Detransition, Baby by Torrey Peters
Longlisted for the Women’s Prize, Detransition, Baby is a emotional, messy, heartfelt debut that focuses on an unconventional queer family unit. Reece thinks she finally has it all, until her girlfriend, Amy, detransitions and becomes Ames. If that wasn’t core-shaking enough, Ames impregnates his boss and lover, Katrina, who doesn’t know if she’s fully cut out for the world of motherhood. Ames suggests an unconventional idea: What if he, Katrina, and Reece raise this baby together? Everybody needs a family, especially a newborn. Peters gives us such an enriching novel that confronts what readers know and expect to read about queer relationships, motherhood, and chosen family. I can’t wait to read more of her work.
Somebody’s Daughter by Ashley C. Ford
I’ve been waiting for Somebody’s Daughter for years, and couldn’t be more excited to say that Ford’s debut memoir is entirely worth the wait. Throughout Ford’s rough upbringing, she desperately wished she could confide in her father. The only problem is that her father is in prison, and no one will tell Ford what he’s behind bars for. After her boyfriend sexually assaults her, her grandmother tells her the truth about her father’s past, and suddenly everything begins to unravel. Rarely do I see coming-of-age stories centered on Black women—especially young Black women who grew up in the Midwest like myself—and Ford’s story steps up to the plate. There are lines that will literally take your breath away. Somebody’s Daughter is what the memoir genre is all about.
With Teeth by Kristen Arnett
Fans of the NYT-bestselling Mostly Dead Things are sure to be delighted with Arnett’s latest novel, With Teeth. The story continues to showcase queer family dynamics, and what that looks like when the fabric of those family ties are threatened. When her sullen teenage son’s hostility turns from normal teen expression to physical violence, Sammie Lucas must face the realization that her perfect family isn’t so perfect after all. Her marriage to the confident, but very absent, Monika is fractured, to the point where Sammie has grown resentful. Throughout the novel, Sammie is forced to confront her own ideas of what a happy family can look like, and whether her own can fit into that space. Candid, gorgeous, and written in Arnett’s signature style, this is a must-read.

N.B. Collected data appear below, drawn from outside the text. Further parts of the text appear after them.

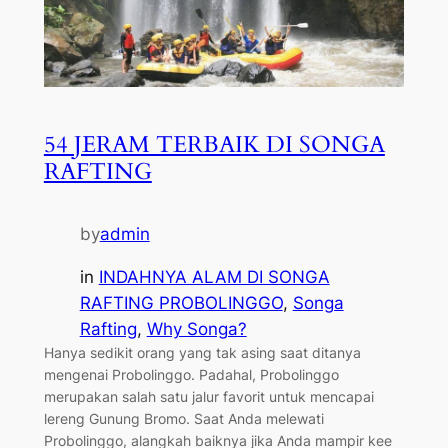
54 JERAM TERBAIK DI SONGA
RAFTING
by
admin
in
INDAHNYA ALAM DI SONGA
RAFTING PROBOLINGGO
, 
Songa
Rafting
, 
Why Songa?
Hanya sedikit orang yang tak asing saat ditanya
mengenai Probolinggo. Padahal, Probolinggo
merupakan salah satu jalur favorit untuk mencapai
lereng Gunung Bromo. Saat Anda melewati
Probolinggo, alangkah baiknya jika Anda mampir kee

A Special Place for Women by Laura Hankin
As someone who is obsessed with Instagram and the lives of those who identify as a #GirlBoss, I can confidently say that Hankin’s new novel delivers. When journalist Jillian Beckley decides to break into an exclusive and secretive women-only club, she’s completely unprepared for what she begins to uncover. For fans of cultish behavior with stiletto energy, you really can’t say no to this read. (And frankly, the members of this club would never allow it.)
Shipped by Angie Hockman
Henley Evans spends her days working for a cruise line and her nights taking classes for her MBA. Then she and her known professional nemesis, Graeme, both get shortlisted for a promotion at work, and their job sends them on a company cruise to the Galápagos Islands where they’re expected to work and spend time—together. Feelings develop, laughter ensues, and most importantly, Henley learns the importance of needing to stop and smell the roses in this utterly charming, perfect-for-warm-weather romance novel.